Information provided —
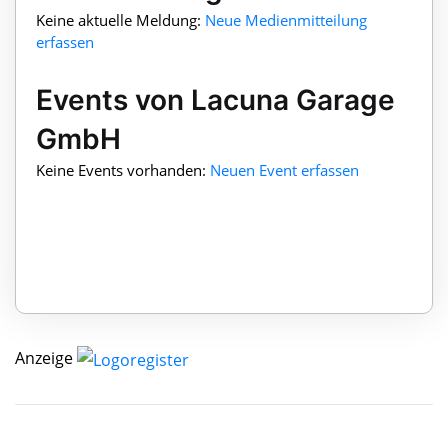
Keine aktuelle Meldung:
Neue Medienmitteilung
erfassen
Events von Lacuna Garage
GmbH
Keine Events vorhanden:
Neuen Event erfassen
Anzeige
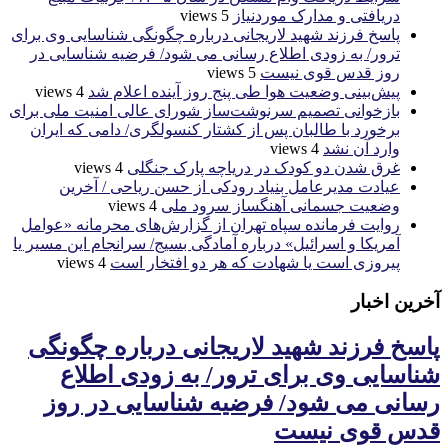
دریافتی و مدارک موردنیاز
5 views
پاسخ فرزند شهید لاریجانی درباره چگونگی شناسایی وی برای
ترور/ به زودی اطلاع رسانی می شود/ فرضیه شناسایی در
روز قدس قوی نیست
5 views
پیش‌بینی وضعیت هوا طی پنج روز آینده اعلام شد
4 views
بازخوانی تصمیم سرنوشت‌ساز شورای عالی امنیت ملی برای
برخورد با طالبان پس از کشتار کنسولگری/ دامی که ایران
وارد آن نشد
4 views
غرق شدن دو کودک در دریاچه پارک جنگلی
4 views
عیادت مدیرعامل بنیاد رودکی از حسن ریاحی / آخرین
وضعیت جسمانی آهنگساز سرود ملی
4 views
روایت فرمانده سپاه تهران از گزارش‌های محرمانه «عوامل
آمریکا و اسرائیل» درباره آمادگی بسیج/ سرانجام این مسیر یا
پیروزی است یا شهادت که هر دو افتخار است
4 views
آخرین اخبار
پاسخ فرزند شهید لاریجانی درباره چگونگی
شناسایی وی برای ترور/ به زودی اطلاع
رسانی می شود/ فرضیه شناسایی در روز
قدس قوی نیست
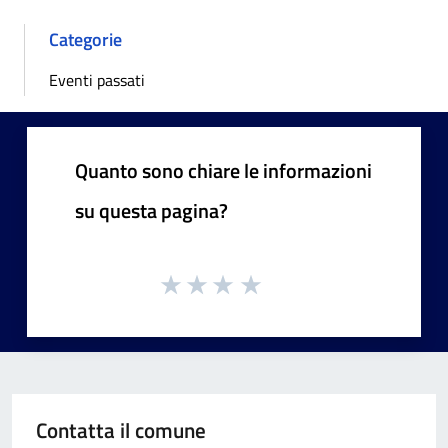
Categorie
Eventi passati
Quanto sono chiare le informazioni
su questa pagina?
Contatta il comune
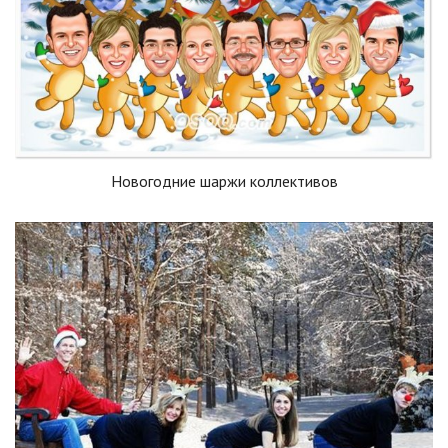
Новогодние шаржи коллективов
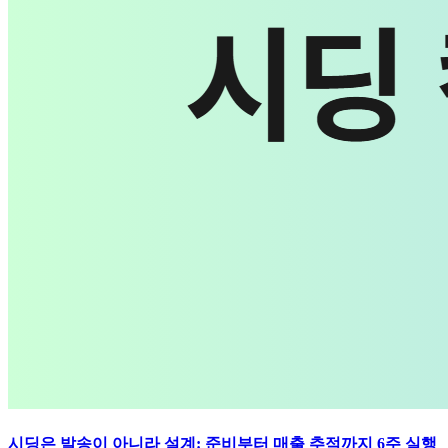
시딩은 발송이 아니라 설계: 준비부터 매출 추적까지 6주 실행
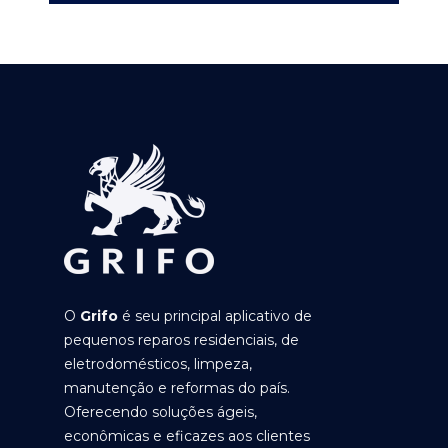
O
Grifo
é seu principal aplicativo de
pequenos reparos residenciais, de
eletrodomésticos, limpeza,
manutenção e reformas do país.
Oferecendo soluções ágeis,
econômicas e eficazes aos clientes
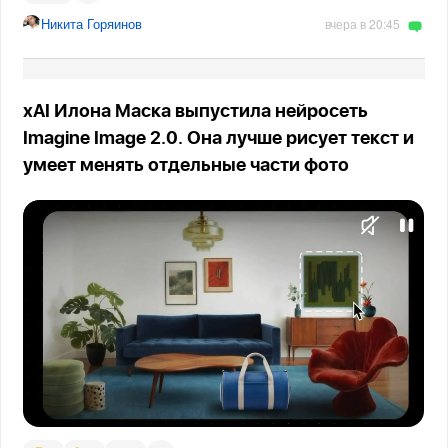
Никита Горяинов
вчера в 20:45
xAI Илона Маска выпустила нейросеть
Imagine Image 2.0. Она лучше рисует текст и
умеет менять отдельные части фото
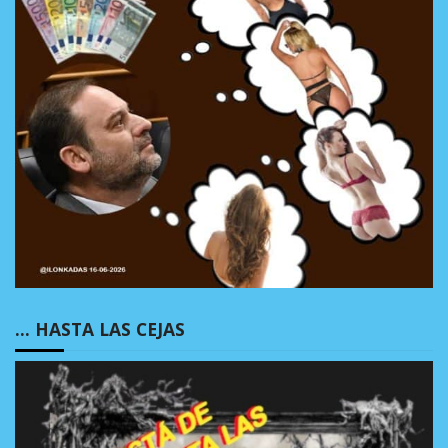
… HASTA LAS CEJAS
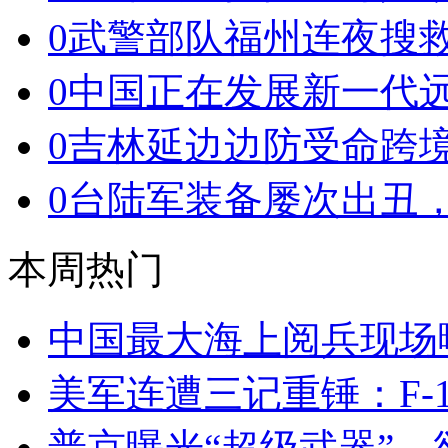
0
武警部队福州连夜搜
0
中国正在发展新一代
0
吉林延边边防受命跨境
0
台陆军装备屡次出丑
本周热门
中国最大海上阅兵现场
美军连遭三记重锤：F-1
普京曝光“超级武器”，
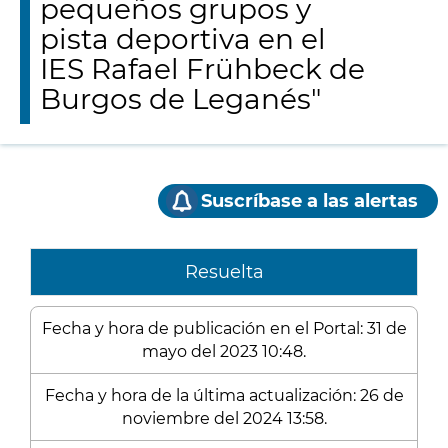
pequeños grupos y
pista deportiva en el
IES Rafael Frühbeck de
Burgos de Leganés"
Suscríbase a las alertas
Resuelta
Fecha y hora de publicación en el Portal: 31 de
mayo del 2023 10:48.
Fecha y hora de la última actualización: 26 de
noviembre del 2024 13:58.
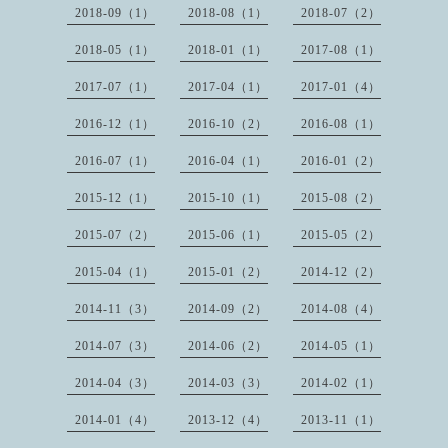
2018-09（1）
2018-08（1）
2018-07（2）
2018-05（1）
2018-01（1）
2017-08（1）
2017-07（1）
2017-04（1）
2017-01（4）
2016-12（1）
2016-10（2）
2016-08（1）
2016-07（1）
2016-04（1）
2016-01（2）
2015-12（1）
2015-10（1）
2015-08（2）
2015-07（2）
2015-06（1）
2015-05（2）
2015-04（1）
2015-01（2）
2014-12（2）
2014-11（3）
2014-09（2）
2014-08（4）
2014-07（3）
2014-06（2）
2014-05（1）
2014-04（3）
2014-03（3）
2014-02（1）
2014-01（4）
2013-12（4）
2013-11（1）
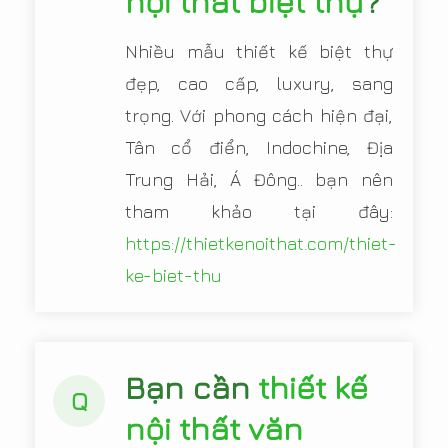
nội thất biệt thự
?
Nhiều mẫu thiết kế biệt thự
đẹp, cao cấp, luxury, sang
trọng. Với phong cách hiện đại,
Tân cổ điển, Indochine, Địa
Trung Hải, Á Đông.. bạn nên
tham khảo tại đây:
https://thietkenoithat.com/thiet-
ke-biet-thu
Bạn cần
thiết kế
Q
nội thất văn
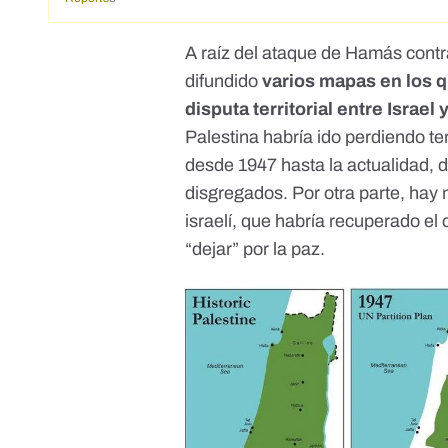
A raíz del
ataque de Hamás contra 
difundido
varios mapas en los q
disputa territorial entre Israel 
Palestina habría ido perdiendo ter
desde 1947 hasta la actualidad, 
disgregados
. Por otra parte, ha
israelí
, que habría recuperado el c
“dejar” por la paz.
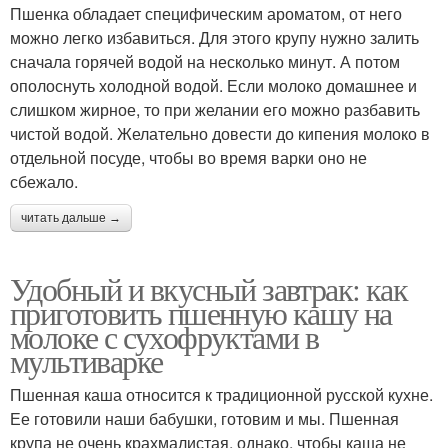
Пшенка обладает специфическим ароматом, от него
можно легко избавиться. Для этого крупу нужно залить
сначала горячей водой на несколько минут. А потом
ополоснуть холодной водой. Если молоко домашнее и
слишком жирное, то при желании его можно разбавить
чистой водой. Желательно довести до кипения молоко в
отдельной посуде, чтобы во время варки оно не
сбежало.
читать дальше →
Удобный и вкусный завтрак: как
приготовить пшенную кашу на
молоке с сухофруктами в
мультиварке
Пшенная каша относится к традиционной русской кухне.
Ее готовили наши бабушки, готовим и мы. Пшенная
крупа не очень крахмалистая, однако, чтобы каша не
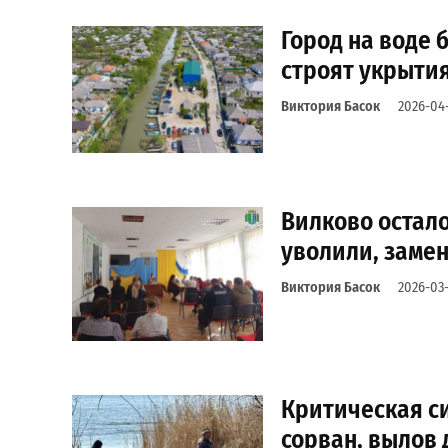
Город на воде 
строят укрыти
Виктория Басок
2026-04
Вилково остало
уволили, замен
Виктория Басок
2026-03-
Критическая с
сорван, вылов 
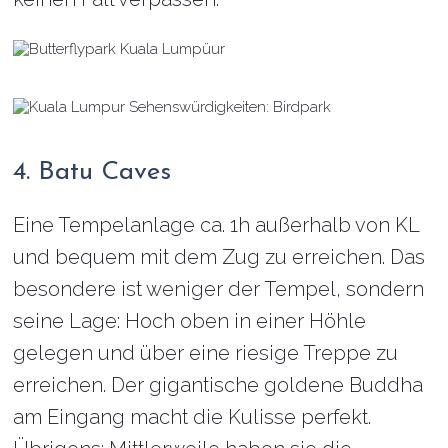
4. Batu Caves
Eine Tempelanlage ca. 1h außerhalb von KL
und bequem mit dem Zug zu erreichen. Das
besondere ist weniger der Tempel, sondern
seine Lage: Hoch oben in einer Höhle
gelegen und über eine riesige Treppe zu
erreichen. Der gigantische goldene Buddha
am Eingang macht die Kulisse perfekt.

Work request — Return the entries exactly as given. Do not include pictures.

Answer to the problem —
Keine aktuelle Meldung:
Neue Medienmitteilung
erfassen
Events von Lacuna Garage
GmbH
Keine Events vorhanden:
Neuen Event erfassen
Anzeige
دریافتی و مدارک موردنیاز
5 views
پاسخ فرزند شهید لاریجانی درباره چگونگی شناسایی وی برای
ترور/ به زودی اطلاع رسانی می شود/ فرضیه شناسایی در
روز قدس قوی نیست
5 views
پیش‌بینی وضعیت هوا طی پنج روز آینده اعلام شد
4 views
بازخوانی تصمیم سرنوشت‌ساز شورای عالی امنیت ملی برای
برخورد با طالبان پس از کشتار کنسولگری/ دامی که ایران
وارد آن نشد
4 views
غرق شدن دو کودک در دریاچه پارک جنگلی
4 views
عیادت مدیرعامل بنیاد رودکی از حسن ریاحی / آخرین
وضعیت جسمانی آهنگساز سرود ملی
4 views
روایت فرمانده سپاه تهران از گزارش‌های محرمانه «عوامل
آمریکا و اسرائیل» درباره آمادگی بسیج/ سرانجام این مسیر یا
پیروزی است یا شهادت که هر دو افتخار است
4 views
آخرین اخبار
پاسخ فرزند شهید لاریجانی درباره چگونگی
شناسایی وی برای ترور/ به زودی اطلاع
رسانی می شود/ فرضیه شناسایی در روز
قدس قوی نیست
Categorie
Eventi passati
Quanto sono chiare le informazioni
su questa pagina?
Contatta il comune
Новогодние шаржи коллективов
시딩은 발송이 아니라 설계: 준비부터 매출 추적까지 6주 실행
O
Grifo
é seu principal aplicativo de
pequenos reparos residenciais, de
eletrodomésticos, limpeza,
manutenção e reformas do país.
Oferecendo soluções ágeis,
econômicas e eficazes aos clientes
Никита Горяинов
вчера в 20:45
xAI Илона Маска выпустила нейросеть
Imagine Image 2.0. Она лучше рисует текст и
умеет менять отдельные части фото
… HASTA LAS CEJAS
0
武警部队福州连夜搜
0
中国正在发展新一代
0
吉林延边边防受命跨境
0
台陆军装备屡次出丑
本周热门
中国最大海上阅兵现场
美军连遭三记重锤：F-1
普京曝光“超级武器”，
pequeños grupos y
pista deportiva en el
IES Rafael Frühbeck de
Burgos de Leganés"
Suscríbase a las alertas
Resuelta
Fecha y hora de publicación en el Portal: 31 de
mayo del 2023 10:48.
Fecha y hora de la última actualización: 26 de
noviembre del 2024 13:58.
2018-09（1）
2018-08（1）
2018-07（2）
2018-05（1）
2018-01（1）
2017-08（1）
2017-07（1）
2017-04（1）
2017-01（4）
2016-12（1）
2016-10（2）
2016-08（1）
2016-07（1）
2016-04（1）
2016-01（2）
2015-12（1）
2015-10（1）
2015-08（2）
2015-07（2）
2015-06（1）
2015-05（2）
2015-04（1）
2015-01（2）
2014-12（2）
2014-11（3）
2014-09（2）
2014-08（4）
2014-07（3）
2014-06（2）
2014-05（1）
2014-04（3）
2014-03（3）
2014-02（1）
2014-01（4）
2013-12（4）
2013-11（1）
nội thất biệt thự
?
Nhiều mẫu thiết kế biệt thự
đẹp, cao cấp, luxury, sang
trọng. Với phong cách hiện đại,
Tân cổ điển, Indochine, Địa
Trung Hải, Á Đông.. bạn nên
tham khảo tại đây:
https://thietkenoithat.com/thiet-
ke-biet-thu
Bạn cần
thiết kế
Q
nội thất văn
A raíz del
ataque de Hamás contra 
difundido
varios mapas en los q
disputa territorial entre Israel 
Palestina habría ido perdiendo ter
desde 1947 hasta la actualidad, 
disgregados
. Por otra parte, ha
israelí
, que habría recuperado el c
“dejar” por la paz.
Пшенка обладает специфическим ароматом, от него
можно легко избавиться. Для этого крупу нужно залить
сначала горячей водой на несколько минут. А потом
ополоснуть холодной водой. Если молоко домашнее и
слишком жирное, то при желании его можно разбавить
чистой водой. Желательно довести до кипения молоко в
отдельной посуде, чтобы во время варки оно не
сбежало.
читать дальше →
Удобный и вкусный завтрак: как
приготовить пшенную кашу на
молоке с сухофруктами в
мультиварке
Пшенная каша относится к традиционной русской кухне.
Ее готовили наши бабушки, готовим и мы. Пшенная
крупа не очень крахмалистая, однако, чтобы каша не
Город на воде 
строят укрыти
Виктория Басок
2026-04
Вилково остало
уволили, замен
Виктория Басок
2026-03-
Критическая с
сорван, вылов 
4. Batu Caves
Eine Tempelanlage ca. 1h außerhalb von KL
und bequem mit dem Zug zu erreichen. Das
besondere ist weniger der Tempel, sondern
seine Lage: Hoch oben in einer Höhle
gelegen und über eine riesige Treppe zu
erreichen. Der gigantische goldene Buddha
am Eingang macht die Kulisse perfekt.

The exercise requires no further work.